Manufacturers such as Honda, however, are making a renewed push behind the vehicles, which run on electricity generated by a reaction between hydrogen and oxygen, belching out nothing more harmful than water vapour.
"We believe that the fuel-cell electric vehicle will be the ultimate form for automobiles in the future," Ito said at the Tokyo Motor Show which opened Wednesday.
"It has advantages such as zero CO2 emissions in use, can travel considerable distances without refuelling and can be quickly refuelled," he said.
Honda last year began delivering about 200 FCX Clarity hydrogen-powered cars on lease to US and Japanese customers, including some Hollywood celebrities.
Other automakers have also been pouring money into the technology, invented in the 19th century by the Welsh scientist William Robert Grove.
Toyota, pioneer of hybrids powered by a petrol engine and an electric motor, has said it plans to launch a fuel-cell car by 2015. It is applying its hybrid technology to the vehicles, swapping the petrol engine for a fuel-cell stack.
"We can't concentrate on just one technology," said Takeshi Uchiyamada, the chief engineer of the first-generation Prius hybrid.
Toyota president Akio Toyoda says he expects that eventually electric cars will be used for short distances and fuel-cell hybrids for long journeys.
Nissan and Mazda have developed their own fuel-cell vehicles and leased them to governments and corporate clients, while Suzuki Motor is showcasing a car, a wheelchair and scooter -- all powered by fuel cells -- at the Tokyo Motor Show.
The big challenge for manufacturers is to reduce the production cost of hydrogen-powered vehicles -- currently several hundred thousand dollars each.
"There is a feeling that by 2050 fuel cells will eventually surpass electric cars," said Ashvin Chotai, managing director of Intelligence Automotive Asia.
"In a lot of countries where electricity is generated with fossil fuels electric cars are still not an ideal solution, especially in places like China and India where a lot of the energy is produced using dirty coal," he said.
The goal of carmakers is for hydrogen for cars to be produced by electrolysing water using renewable energy such as solar power.
Fuel cells have long been seen as an eco-friendly alternative to petrol, but for now most automakers are focusing their attention on hybrids and plug-in electric cars.

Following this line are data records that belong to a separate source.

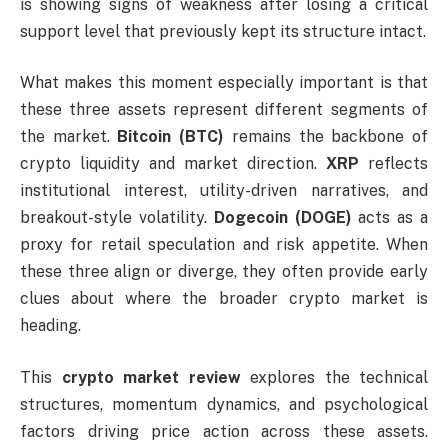
is showing signs of weakness after losing a critical
support level that previously kept its structure intact.
What makes this moment especially important is that
these three assets represent different segments of
the market.
Bitcoin (BTC)
remains the backbone of
crypto liquidity and market direction.
XRP
reflects
institutional interest, utility-driven narratives, and
breakout-style volatility.
Dogecoin (DOGE)
acts as a
proxy for retail speculation and risk appetite. When
these three align or diverge, they often provide early
clues about where the broader crypto market is
heading.
This
crypto market review
explores the technical
structures, momentum dynamics, and psychological
factors driving price action across these assets.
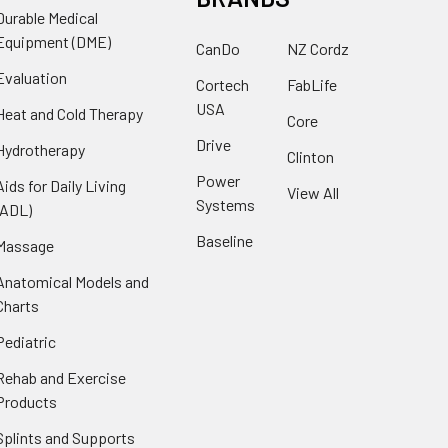
Durable Medical
Equipment (DME)
CanDo
NZ Cordz
Evaluation
Cortech
FabLife
USA
Heat and Cold Therapy
Core
Drive
Hydrotherapy
Clinton
Power
Aids for Daily Living
View All
Systems
(ADL)
Baseline
Massage
Anatomical Models and
Charts
Pediatric
Rehab and Exercise
Products
Splints and Supports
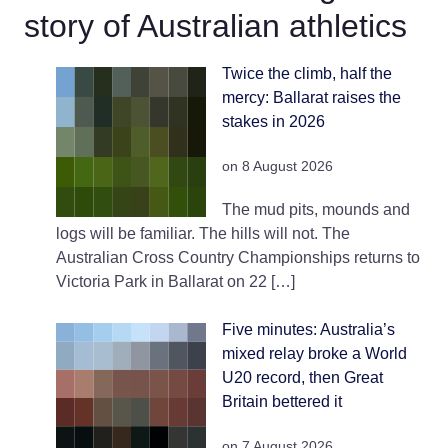
story of Australian athletics
Twice the climb, half the
mercy: Ballarat raises the
stakes in 2026
on 8 August 2026
The mud pits, mounds and
logs will be familiar. The hills will not. The
Australian Cross Country Championships returns to
Victoria Park in Ballarat on 22 […]
Five minutes: Australia’s
mixed relay broke a World
U20 record, then Great
Britain bettered it
on 7 August 2026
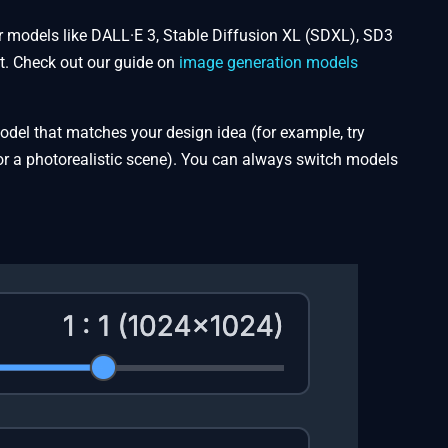
ar models like DALL·E 3, Stable Diffusion XL (SDXL), SD3
t. Check out our guide on
image generation models
 model that matches your design idea (for example, try
for a photorealistic scene). You can always switch models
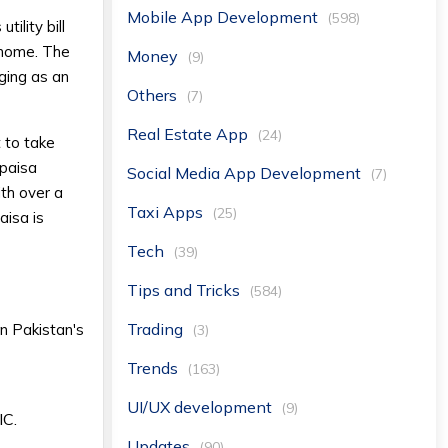
Mobile App Development
(598)
ility bill
 home. The
Money
(9)
ging as an
Others
(7)
Real Estate App
(24)
 to take
ypaisa
Social Media App Development
(7)
th over a
Taxi Apps
(25)
aisa is
Tech
(39)
Tips and Tricks
(584)
Trading
n Pakistan's
(3)
Trends
(163)
UI/UX development
(9)
IC.
Updates
(90)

Supporters, however, see hydrogen-powered cars as the natural next step because they also use electricity but can be refuelled more quickly than plug-in cars and can travel further before the power runs out.
Some industry experts see a day when compact electric cars are used for short distances and fuel cells for bigger vehicles such as trucks, because hydrogen tanks require a lot of space.
As well as the high cost, the lack of filling stations and the size and weight of the fuel-cell vehicles also present hurdles.
Last month, Toyota, Honda, Renault-Nissan, Hyundai, Ford, General Motors, Daimler and Kia issued a joint plea for a sufficient hydrogen infrastructure network to be built by 2015, from when they believe "a few hundred thousand" of the cars could be commercialised worldwide.
The cause got a vital boost last week when the US Congress approved 187 million dollars in funding for research into fuel cells, seen by supporters as the ultimate zero-emission solution.
"There's no way around it. A fuel-cell car gives you power, distance... It gives you short refuelling time," said George Hansen, GM's head of fuel-cell commercialisation in the Asia-Pacific.
"The technology is there and ready to be used. Now it depends on whether governments are willing to put in place the infrastructure, and whether volume production will bring costs down," he told AFP.